• **TASK DIRECTIONS**
Copy exactly the line containing "Menu (686, 55)" and all the lines that follow it to the end of the records, minus the pictures.

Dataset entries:

+++

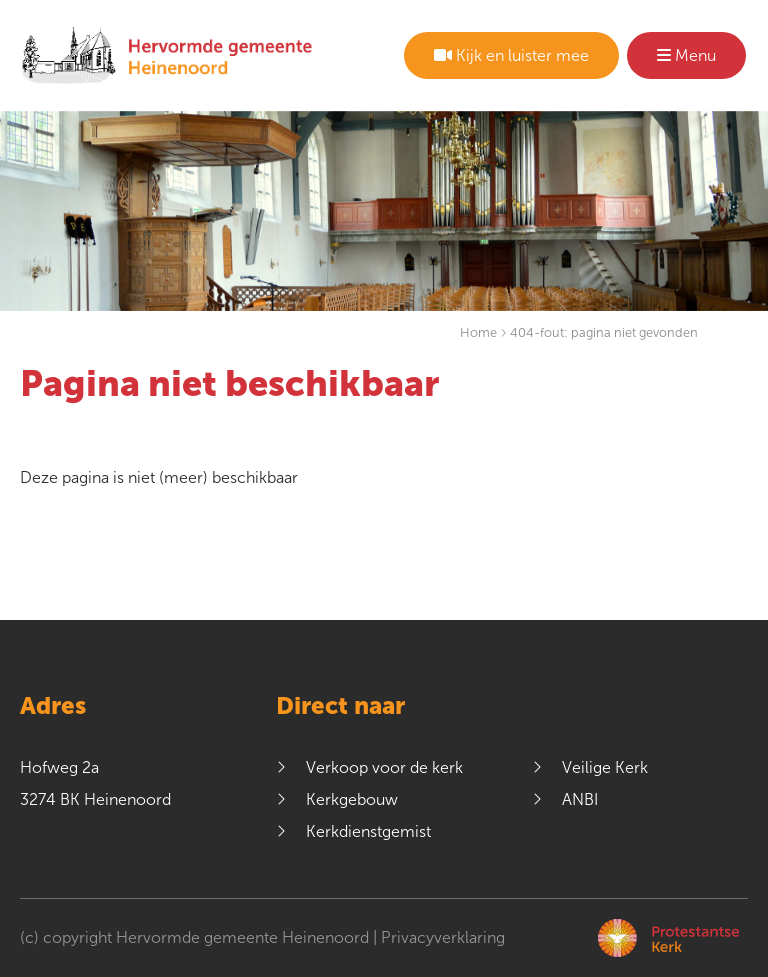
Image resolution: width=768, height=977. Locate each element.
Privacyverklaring (443, 937)
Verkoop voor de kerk (384, 767)
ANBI (580, 799)
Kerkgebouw (352, 799)
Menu (686, 55)
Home (478, 333)
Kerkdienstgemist (368, 831)
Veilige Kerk (605, 767)
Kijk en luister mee (511, 55)
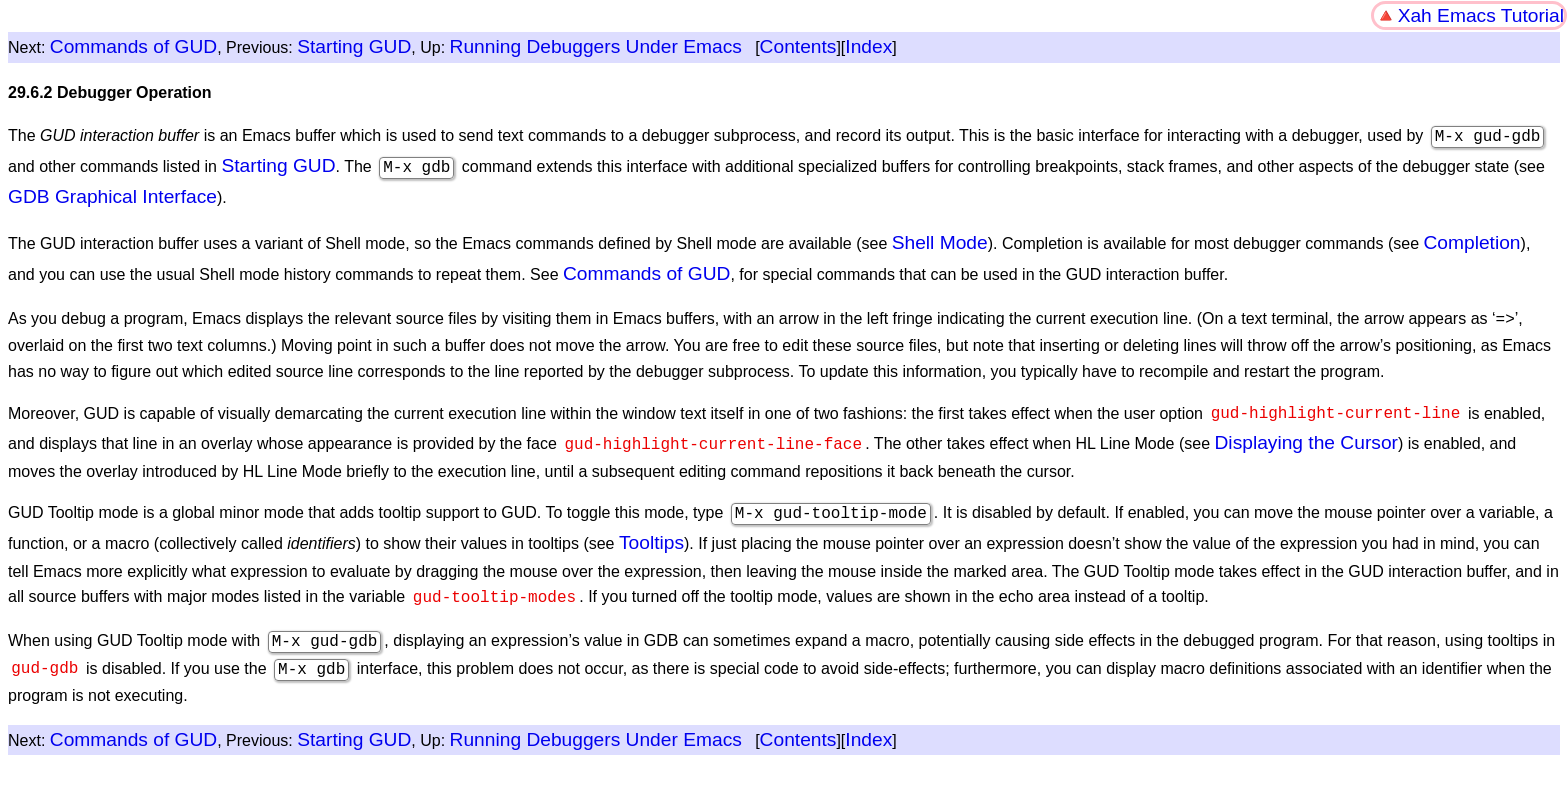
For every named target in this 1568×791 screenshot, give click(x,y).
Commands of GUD (133, 46)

+++

• **TASK RESPONSE**
Menu (686, 55)
Home (478, 333)
Kerkdienstgemist (368, 831)
Veilige Kerk (605, 767)
Kijk en luister mee (511, 55)
For every named target in this 1568×791 screenshot, give click(x,y).
Commands of GUD (133, 46)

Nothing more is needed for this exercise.